┌─ ENTRIES PROVIDED

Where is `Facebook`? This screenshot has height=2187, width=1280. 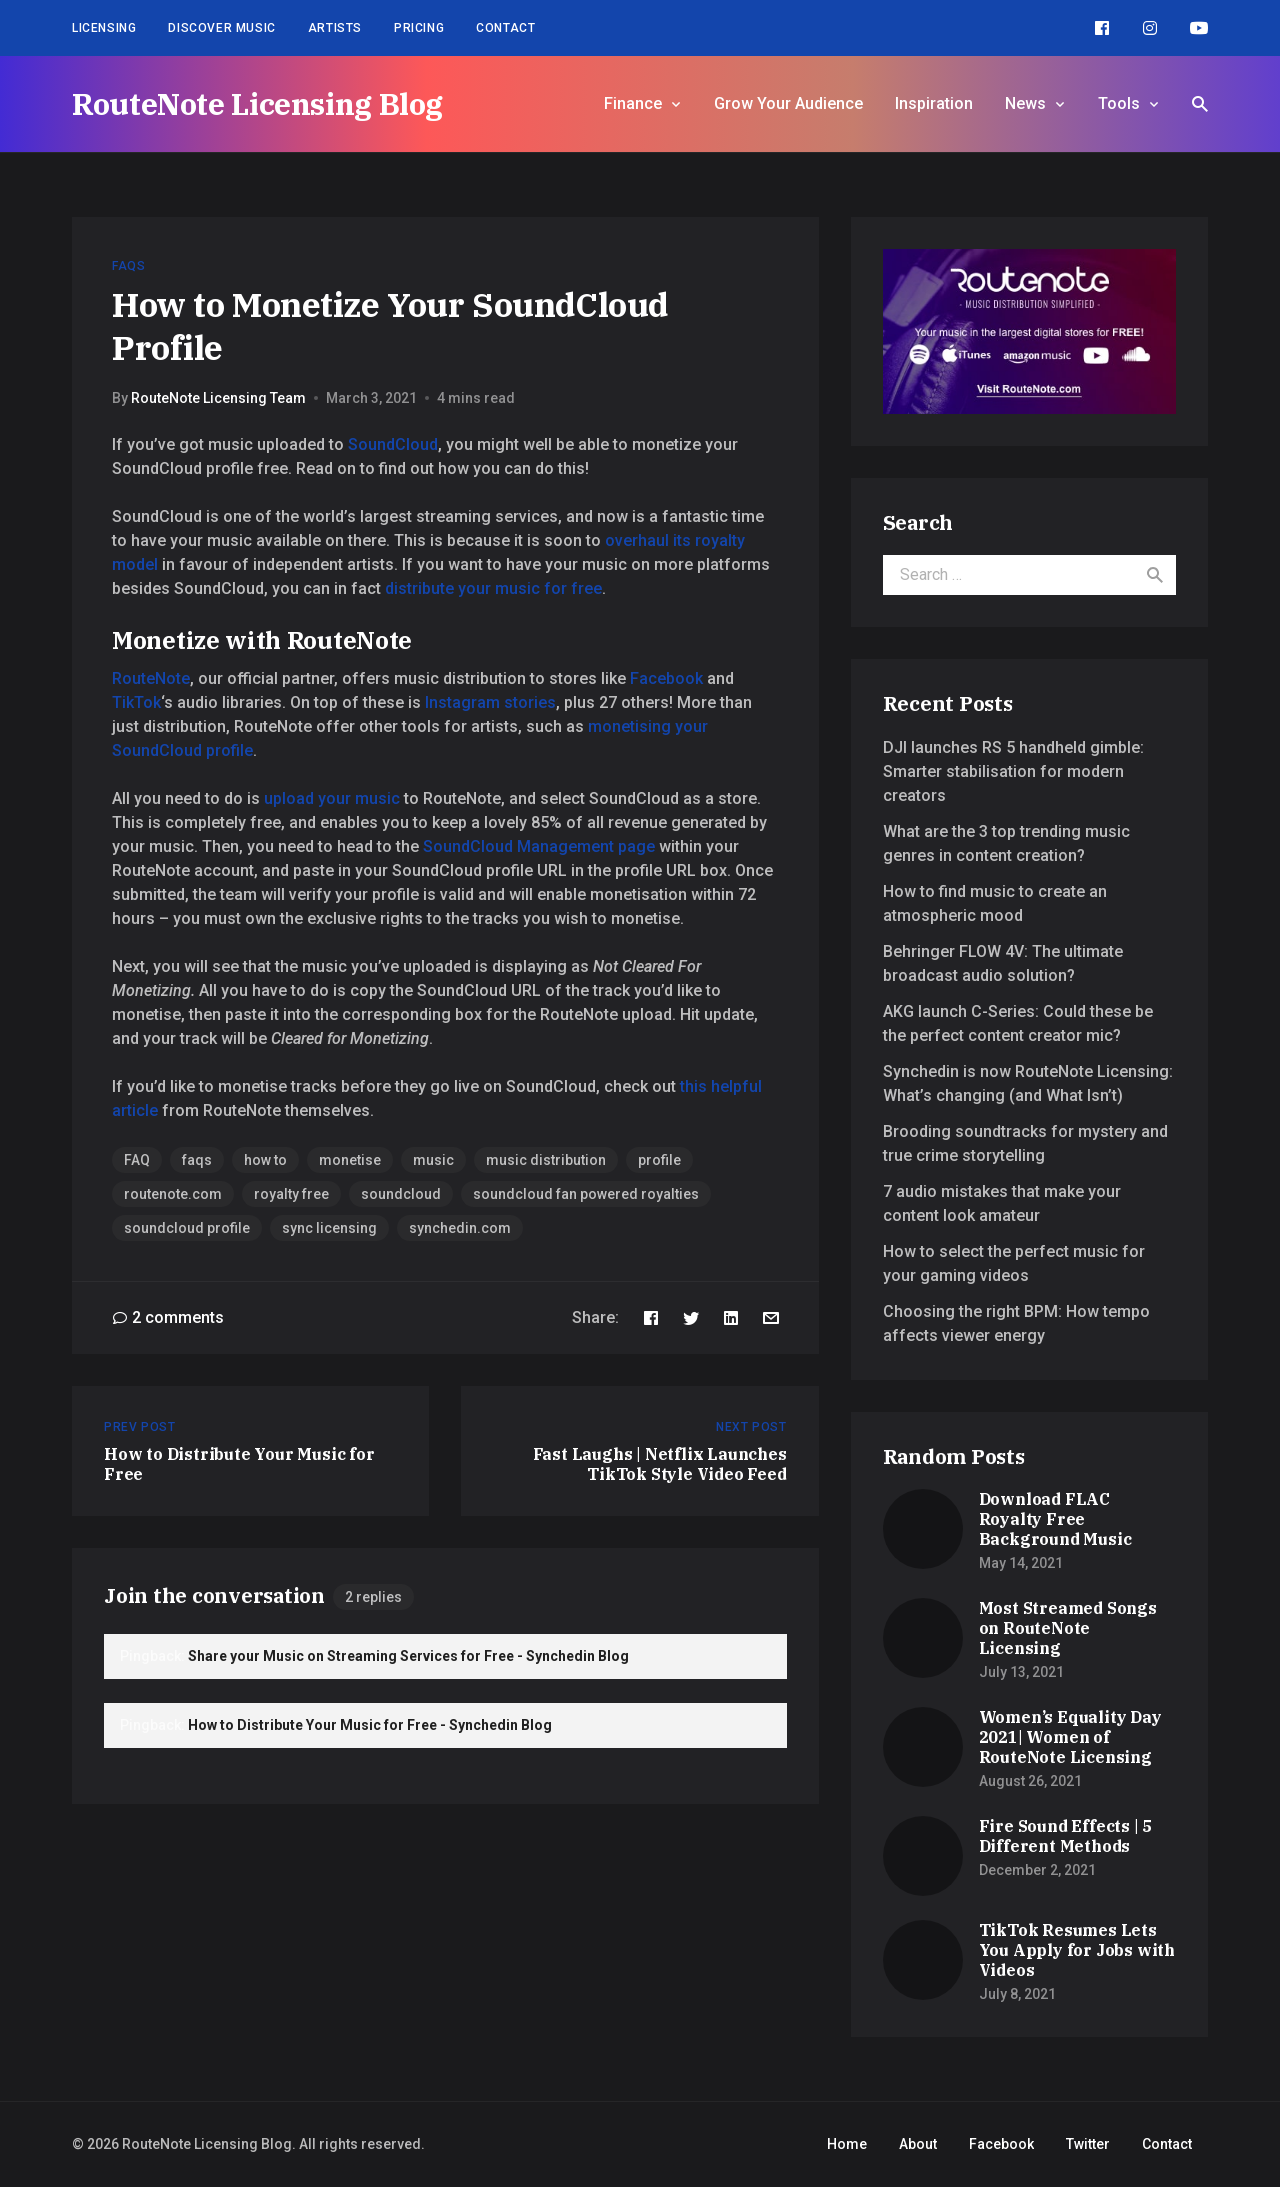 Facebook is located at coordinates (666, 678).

└─
┌─ ENTRIES PROVIDED

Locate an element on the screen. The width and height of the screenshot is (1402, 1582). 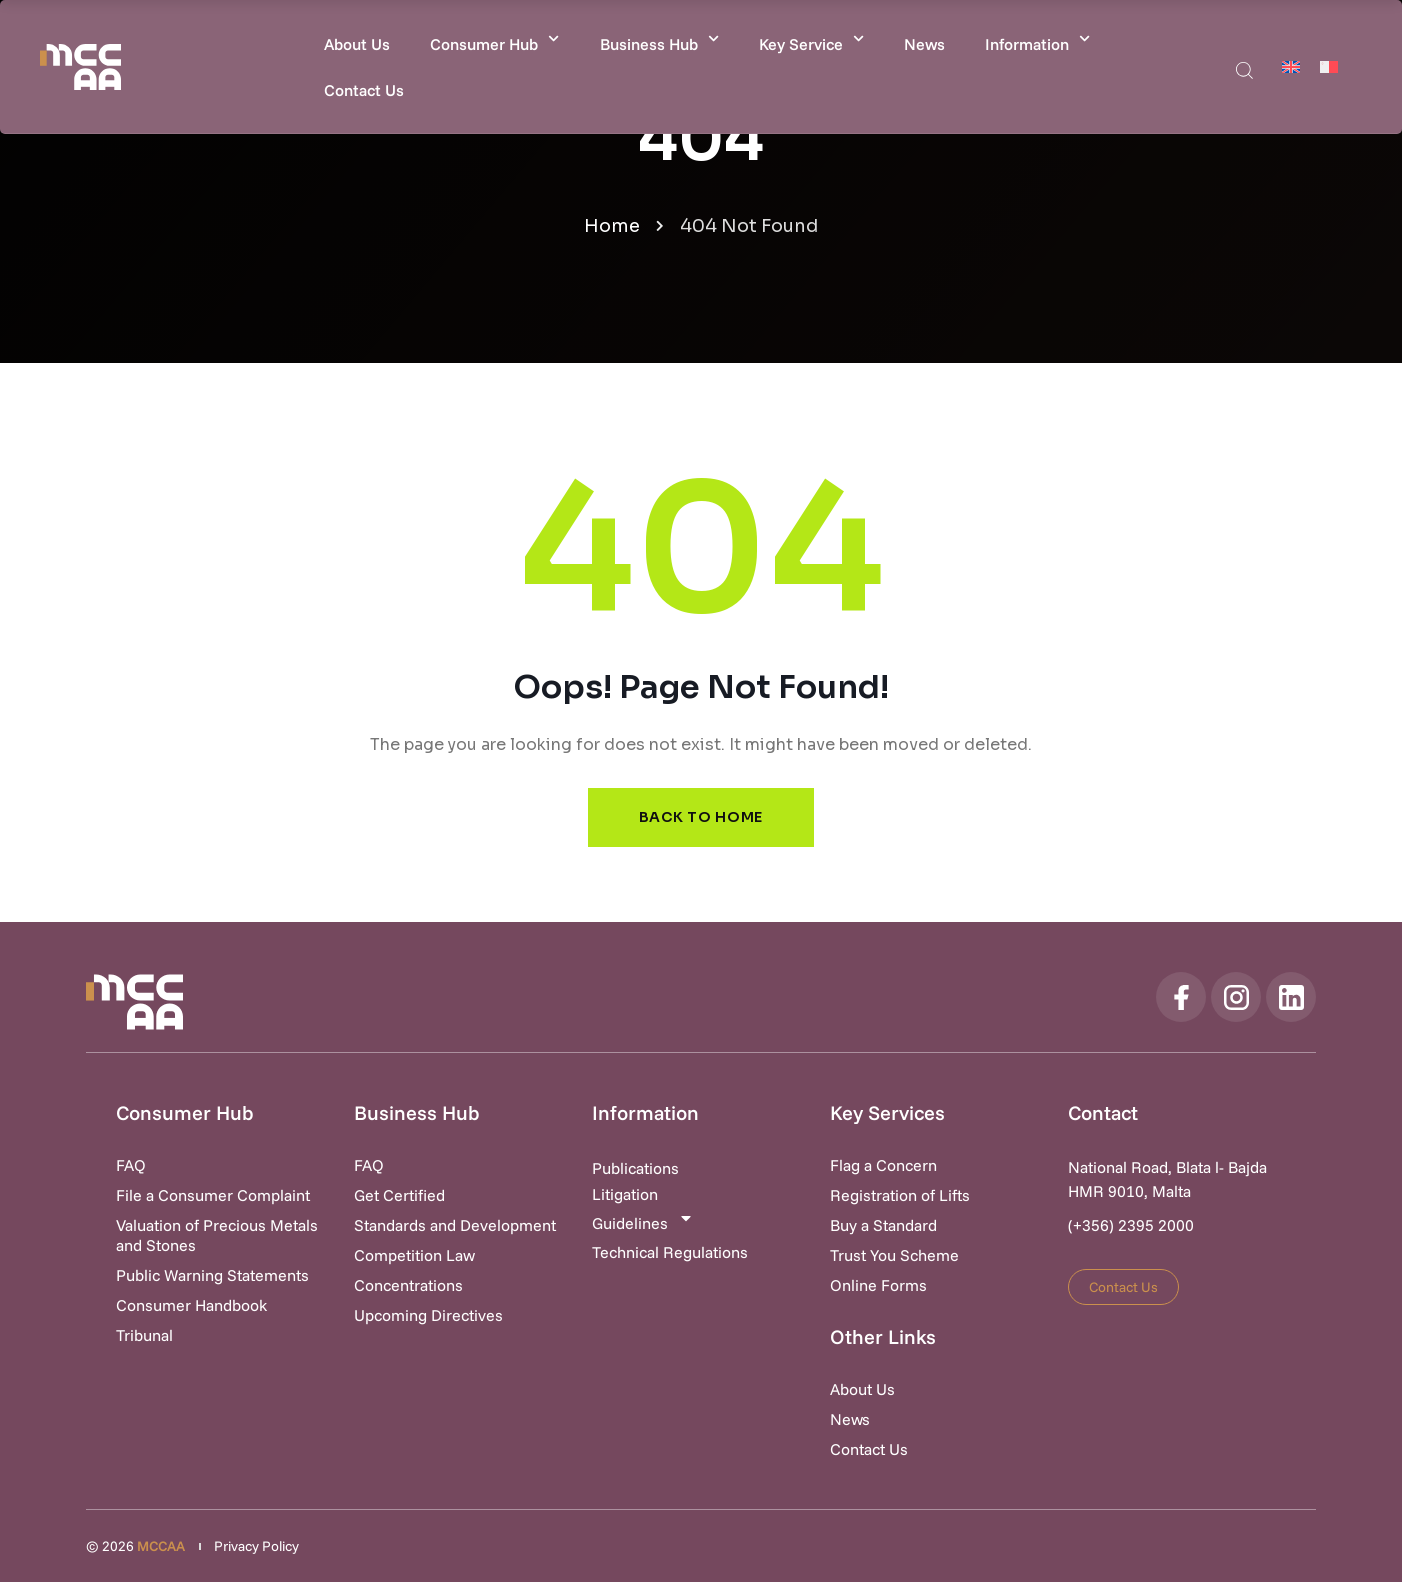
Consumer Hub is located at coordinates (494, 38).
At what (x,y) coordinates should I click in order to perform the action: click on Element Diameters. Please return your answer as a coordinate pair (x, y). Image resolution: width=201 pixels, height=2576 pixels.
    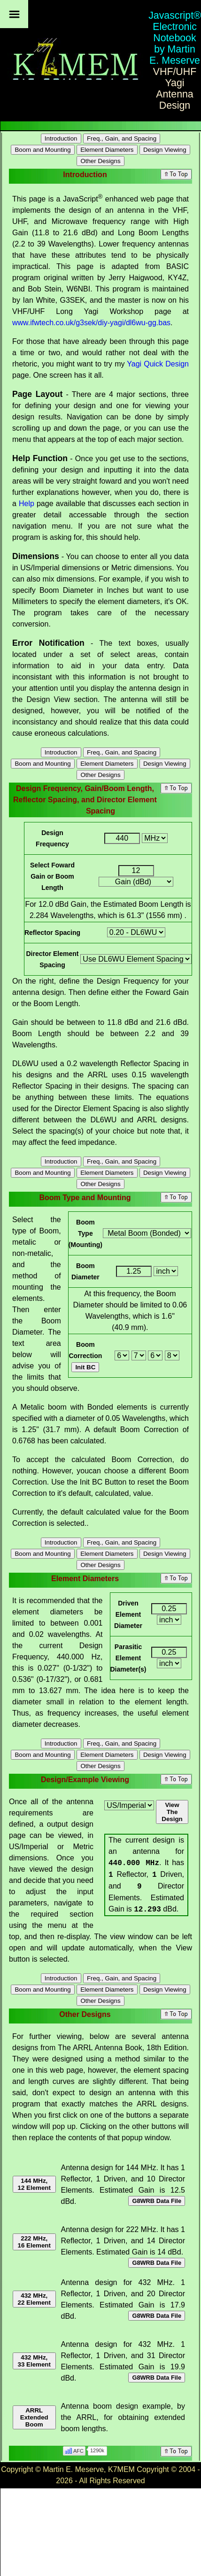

└─
┌─ ENTRIES PROVIDED

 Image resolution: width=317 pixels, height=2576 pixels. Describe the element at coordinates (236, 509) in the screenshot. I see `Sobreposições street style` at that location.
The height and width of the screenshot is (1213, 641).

└─

* WHAT TO WORK ON
Start with the line above containing "Locate an element" and end with the line containing "At what (x,y)". Set down that stretch exactly, without any pictures.

* FINISHED EXERCISE
Locate an element on the screen. The width and height of the screenshot is (1402, 1582). 
Consumer Hub is located at coordinates (494, 38).
At what (x,y) coordinates should I click in order to perform the action: click on Element Diameters. Please return your answer as a coordinate pair (x, y). Image resolution: width=201 pixels, height=2576 pixels.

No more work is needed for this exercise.